As an artist working alone in my own studio, I love my quiet creative space. But throughout the year, I looked forward to working alongside other artists, setting up displays, helping with stocking, working the cash register and wrapping. Did I get tired and overwhelmed at times? Sure. Did I want to do the event again? You bet. But COVID stopped it all. 

Virtual art sales.  

I’ve always had an online presence with a professional website and I’ve been using social media for years. But COVID has changed and intensified the whole online landscape.
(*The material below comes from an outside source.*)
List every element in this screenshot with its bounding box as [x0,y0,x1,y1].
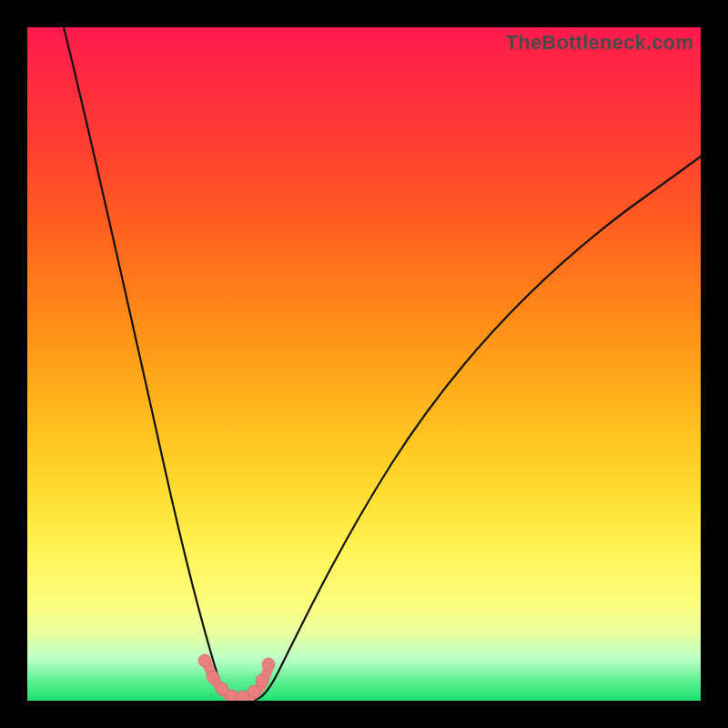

While I used to spend time pricing and packing my work for a gallery or show, now I upload my work for my Etsy shop or an upcoming Virtual Show. It might seem the same, but it’s not. Yes, I built my own website on WordPress and updated it from time to time. I’ve got an Etsy shop. While online marketing used to be in addition to shows, it’s now THE show. 

This week, a large part of my studio time was spent shopping the best online options for my work: domain, web hosting and template costs. Should I give up Etsy and go to Big Cartel? Should I stay with Go Daddy and WordPress or go to Squarespace? Can I get the changes made in time for the Virtual Show?

Whew. One step at a time. I took new photos for the Virtual Show.  I found a new website platform. But best of all, I found time to get my hands dirty doing my most favorite thing pre and post COVID: throw and build some clay cups, bowls and little plates. 

Let me add hope. That the new normal can mix with the old normal. That virtual can mix and mingle and thrive with the actual.